A 58-year-old man with known congestive heart failure (CHF) comes to the clinic complaining of painful, swollen breasts. Over the last couple of months he has noticed small, tender nodules on both of his breasts that appear to lie just below the skin. He is concerned because, aside from the pain, he finds the growth of his breasts embarrassing. Other than this new growth, the patient has been doing well. His heart failure has been stable on his current medical regimen, and he has been carefully following a low-salt diet. He denies any weight changes, and reports only mild orthopnea and dyspnea on exertion. Past medical history is significant for a myocardial infarction 3 years prior, hypertension, and diabetes mellitus type 2, diagnosed 5 years ago. Current medications include fosinopril, aspirin, atenolol, spironolactone, furosemide, metformin, and a stool softener.

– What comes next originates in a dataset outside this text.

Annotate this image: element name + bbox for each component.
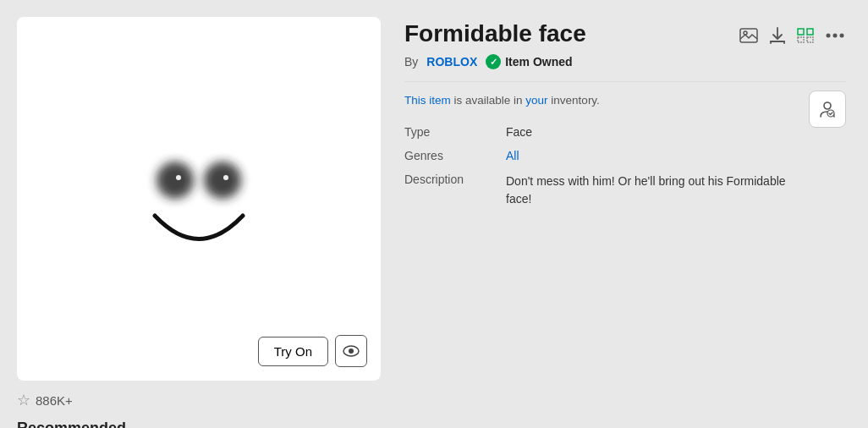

Vital signs are: blood pressure 133/84 mm Hg, pulse 62/min, respirations 20/min, and temperature 37 C (98.6 F). Chest examination shows nodular, enlarged breasts, which are mildly tender to palpation. Cardiac examination reveals a diffuse point of maximal impulse but is otherwise unremarkable. Lower extremities display 1+ pitting edema bilaterally. The rest of the examination is normal. Which of the following is the most likely cause of his chief complaint?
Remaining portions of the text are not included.